* _Given data_
== == ==

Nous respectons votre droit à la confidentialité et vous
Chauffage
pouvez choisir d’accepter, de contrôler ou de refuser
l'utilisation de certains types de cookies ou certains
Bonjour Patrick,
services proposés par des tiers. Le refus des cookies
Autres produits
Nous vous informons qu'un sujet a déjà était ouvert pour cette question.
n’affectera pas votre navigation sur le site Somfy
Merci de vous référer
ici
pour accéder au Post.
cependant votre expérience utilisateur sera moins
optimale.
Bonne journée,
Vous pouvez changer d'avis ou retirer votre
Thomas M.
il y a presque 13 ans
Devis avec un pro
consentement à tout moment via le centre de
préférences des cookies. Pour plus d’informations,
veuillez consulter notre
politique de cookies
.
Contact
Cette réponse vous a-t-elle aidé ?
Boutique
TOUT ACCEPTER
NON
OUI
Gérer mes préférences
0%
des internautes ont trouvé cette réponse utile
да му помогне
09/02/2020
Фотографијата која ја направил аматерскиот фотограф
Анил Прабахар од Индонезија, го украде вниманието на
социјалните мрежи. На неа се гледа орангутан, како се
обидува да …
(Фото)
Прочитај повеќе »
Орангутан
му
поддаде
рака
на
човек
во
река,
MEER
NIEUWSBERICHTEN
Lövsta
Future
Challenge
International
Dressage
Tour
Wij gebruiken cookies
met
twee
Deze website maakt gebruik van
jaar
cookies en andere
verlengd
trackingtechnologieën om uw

== == ==

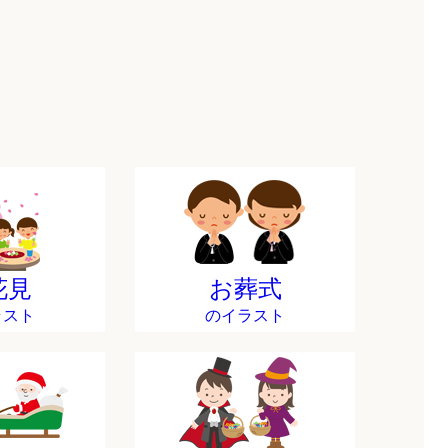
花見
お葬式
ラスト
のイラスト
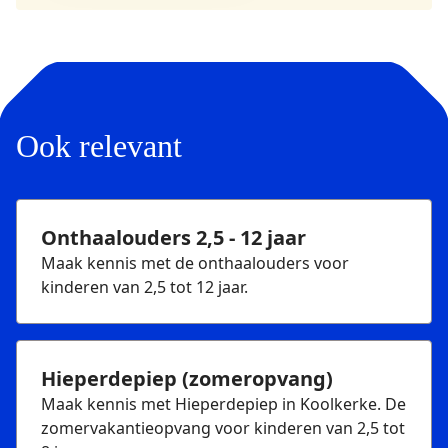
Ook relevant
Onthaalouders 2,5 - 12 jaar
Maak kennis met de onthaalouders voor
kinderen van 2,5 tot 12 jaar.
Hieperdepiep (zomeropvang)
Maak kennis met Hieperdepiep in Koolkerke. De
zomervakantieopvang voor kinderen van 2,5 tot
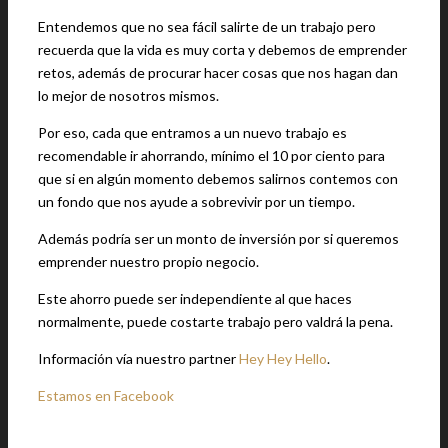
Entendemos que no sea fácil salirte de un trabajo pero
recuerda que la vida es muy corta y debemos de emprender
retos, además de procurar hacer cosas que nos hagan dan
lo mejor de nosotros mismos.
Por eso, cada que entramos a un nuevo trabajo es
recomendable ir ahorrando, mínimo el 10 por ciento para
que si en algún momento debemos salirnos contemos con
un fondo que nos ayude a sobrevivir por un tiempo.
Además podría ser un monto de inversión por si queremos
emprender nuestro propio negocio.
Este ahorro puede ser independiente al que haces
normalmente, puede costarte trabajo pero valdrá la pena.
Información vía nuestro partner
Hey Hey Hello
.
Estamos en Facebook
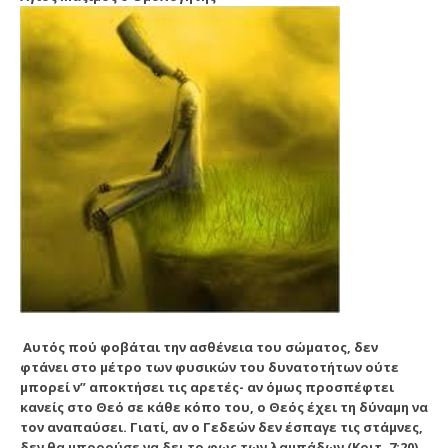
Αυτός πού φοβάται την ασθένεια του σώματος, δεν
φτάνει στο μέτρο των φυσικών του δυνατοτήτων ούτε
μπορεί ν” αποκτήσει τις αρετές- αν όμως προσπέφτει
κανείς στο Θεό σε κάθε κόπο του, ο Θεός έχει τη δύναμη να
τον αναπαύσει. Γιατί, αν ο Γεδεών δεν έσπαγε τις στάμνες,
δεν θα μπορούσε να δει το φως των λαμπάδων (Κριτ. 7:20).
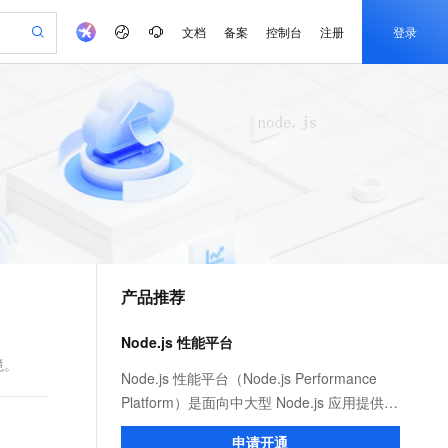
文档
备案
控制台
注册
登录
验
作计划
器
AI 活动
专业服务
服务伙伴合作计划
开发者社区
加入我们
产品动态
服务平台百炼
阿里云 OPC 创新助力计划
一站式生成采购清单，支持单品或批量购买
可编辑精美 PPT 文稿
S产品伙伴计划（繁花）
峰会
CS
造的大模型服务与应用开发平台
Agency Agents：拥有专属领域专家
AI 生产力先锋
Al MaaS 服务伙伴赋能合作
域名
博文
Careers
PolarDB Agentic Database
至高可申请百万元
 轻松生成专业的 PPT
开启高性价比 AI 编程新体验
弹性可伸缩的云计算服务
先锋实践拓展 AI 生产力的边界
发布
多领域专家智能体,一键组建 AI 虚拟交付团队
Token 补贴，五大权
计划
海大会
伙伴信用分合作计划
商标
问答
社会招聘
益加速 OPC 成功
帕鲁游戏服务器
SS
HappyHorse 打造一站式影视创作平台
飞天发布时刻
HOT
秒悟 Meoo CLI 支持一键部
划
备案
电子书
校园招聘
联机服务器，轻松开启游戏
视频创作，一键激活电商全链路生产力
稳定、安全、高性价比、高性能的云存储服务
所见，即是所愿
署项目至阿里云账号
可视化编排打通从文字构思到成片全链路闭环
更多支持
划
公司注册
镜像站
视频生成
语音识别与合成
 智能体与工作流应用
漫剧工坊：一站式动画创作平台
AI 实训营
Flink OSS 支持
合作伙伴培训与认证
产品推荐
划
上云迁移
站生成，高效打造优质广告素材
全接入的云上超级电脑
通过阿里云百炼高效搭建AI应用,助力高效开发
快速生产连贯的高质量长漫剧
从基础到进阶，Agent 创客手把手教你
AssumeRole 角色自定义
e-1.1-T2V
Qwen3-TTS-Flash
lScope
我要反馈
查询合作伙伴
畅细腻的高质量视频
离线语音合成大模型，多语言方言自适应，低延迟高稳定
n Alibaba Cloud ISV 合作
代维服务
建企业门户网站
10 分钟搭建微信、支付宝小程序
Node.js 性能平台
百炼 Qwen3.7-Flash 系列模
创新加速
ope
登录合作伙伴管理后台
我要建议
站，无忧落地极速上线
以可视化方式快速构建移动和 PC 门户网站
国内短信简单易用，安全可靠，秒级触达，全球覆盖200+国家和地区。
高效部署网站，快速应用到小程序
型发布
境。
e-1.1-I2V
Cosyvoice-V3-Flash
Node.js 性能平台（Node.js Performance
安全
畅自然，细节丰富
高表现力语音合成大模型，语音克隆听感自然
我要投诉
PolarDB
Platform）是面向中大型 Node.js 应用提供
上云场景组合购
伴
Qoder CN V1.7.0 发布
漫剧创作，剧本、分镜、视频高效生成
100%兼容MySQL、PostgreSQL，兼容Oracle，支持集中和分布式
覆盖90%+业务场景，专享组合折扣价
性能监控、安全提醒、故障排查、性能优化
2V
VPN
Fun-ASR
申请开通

== == ==

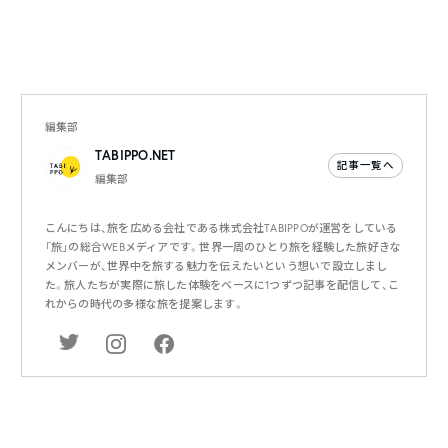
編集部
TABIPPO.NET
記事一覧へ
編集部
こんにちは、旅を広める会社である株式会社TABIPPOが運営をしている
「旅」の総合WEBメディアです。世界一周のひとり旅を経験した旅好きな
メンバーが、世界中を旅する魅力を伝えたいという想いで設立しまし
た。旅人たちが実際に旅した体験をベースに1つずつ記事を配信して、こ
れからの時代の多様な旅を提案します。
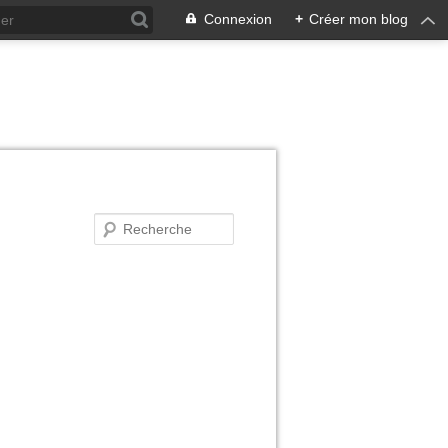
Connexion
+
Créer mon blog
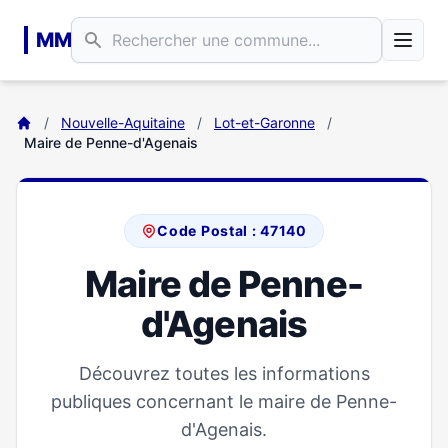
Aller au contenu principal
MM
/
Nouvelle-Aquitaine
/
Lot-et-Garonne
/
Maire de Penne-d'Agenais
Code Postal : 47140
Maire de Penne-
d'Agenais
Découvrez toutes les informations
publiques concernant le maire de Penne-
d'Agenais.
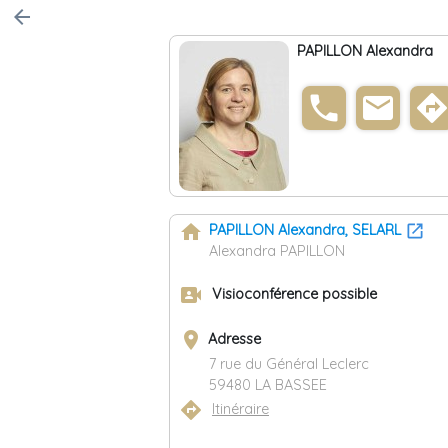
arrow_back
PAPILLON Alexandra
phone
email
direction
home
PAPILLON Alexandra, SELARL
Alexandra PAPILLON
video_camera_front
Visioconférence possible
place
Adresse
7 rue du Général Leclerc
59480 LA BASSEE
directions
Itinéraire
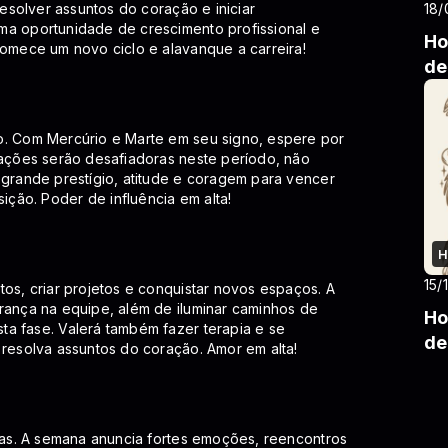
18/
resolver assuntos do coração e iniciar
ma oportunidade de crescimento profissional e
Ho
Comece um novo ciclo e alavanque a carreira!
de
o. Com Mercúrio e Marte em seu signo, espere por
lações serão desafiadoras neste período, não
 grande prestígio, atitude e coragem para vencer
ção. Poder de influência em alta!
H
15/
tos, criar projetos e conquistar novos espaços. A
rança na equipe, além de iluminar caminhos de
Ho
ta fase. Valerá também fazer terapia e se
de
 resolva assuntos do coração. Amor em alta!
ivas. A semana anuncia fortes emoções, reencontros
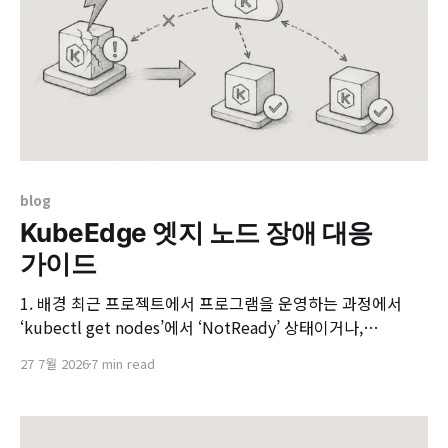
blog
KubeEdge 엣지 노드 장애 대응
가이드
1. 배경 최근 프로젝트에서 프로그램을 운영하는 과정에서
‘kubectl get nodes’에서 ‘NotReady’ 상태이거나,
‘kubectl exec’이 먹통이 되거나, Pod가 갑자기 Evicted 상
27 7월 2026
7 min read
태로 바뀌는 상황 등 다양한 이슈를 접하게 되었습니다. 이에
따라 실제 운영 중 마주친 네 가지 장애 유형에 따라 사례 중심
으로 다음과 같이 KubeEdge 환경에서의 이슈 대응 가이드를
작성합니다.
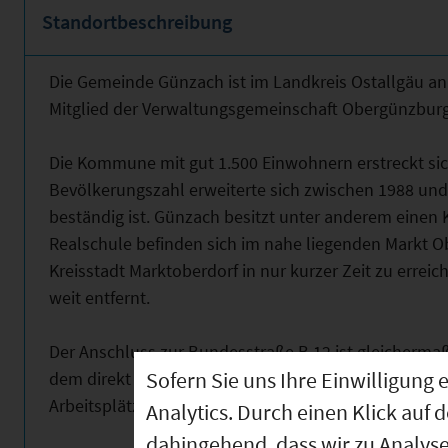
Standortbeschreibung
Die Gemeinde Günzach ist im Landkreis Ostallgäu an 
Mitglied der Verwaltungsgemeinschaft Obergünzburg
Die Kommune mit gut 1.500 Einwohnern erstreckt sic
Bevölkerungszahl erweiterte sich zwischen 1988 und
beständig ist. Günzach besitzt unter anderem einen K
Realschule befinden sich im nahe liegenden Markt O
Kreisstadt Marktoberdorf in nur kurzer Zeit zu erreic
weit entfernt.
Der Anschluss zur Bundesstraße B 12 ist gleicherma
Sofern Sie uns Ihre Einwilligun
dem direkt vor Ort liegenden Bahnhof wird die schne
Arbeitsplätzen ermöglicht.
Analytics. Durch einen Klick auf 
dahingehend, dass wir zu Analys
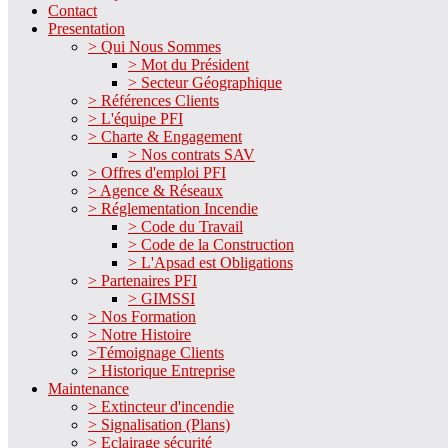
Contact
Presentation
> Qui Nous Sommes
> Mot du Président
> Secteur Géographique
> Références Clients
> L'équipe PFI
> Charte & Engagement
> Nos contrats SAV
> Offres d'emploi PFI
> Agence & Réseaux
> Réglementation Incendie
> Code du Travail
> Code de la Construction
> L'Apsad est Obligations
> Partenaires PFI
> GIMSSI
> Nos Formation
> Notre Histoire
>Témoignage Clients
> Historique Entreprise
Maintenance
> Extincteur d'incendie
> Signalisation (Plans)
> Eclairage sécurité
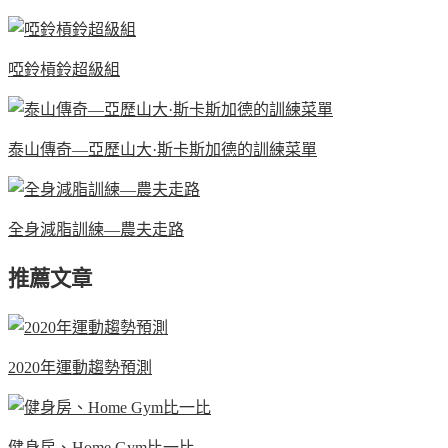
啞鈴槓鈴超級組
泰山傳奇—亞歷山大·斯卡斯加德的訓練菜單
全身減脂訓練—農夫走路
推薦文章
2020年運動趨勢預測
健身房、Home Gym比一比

== == ==

* _About this exercise_
One stretch of the lines above is wanted, from the line that contains "обидува да …" through the line that contains "trackingtechnologieën om uw". Output it exactly.

* _Solution to this exercise_
обидува да …
(Фото)
Прочитај повеќе »
Орангутан
му
поддаде
рака
на
човек
во
река,
MEER
NIEUWSBERICHTEN
Lövsta
Future
Challenge
International
Dressage
Tour
Wij gebruiken cookies
met
twee
Deze website maakt gebruik van
jaar
cookies en andere
verlengd
trackingtechnologieën om uw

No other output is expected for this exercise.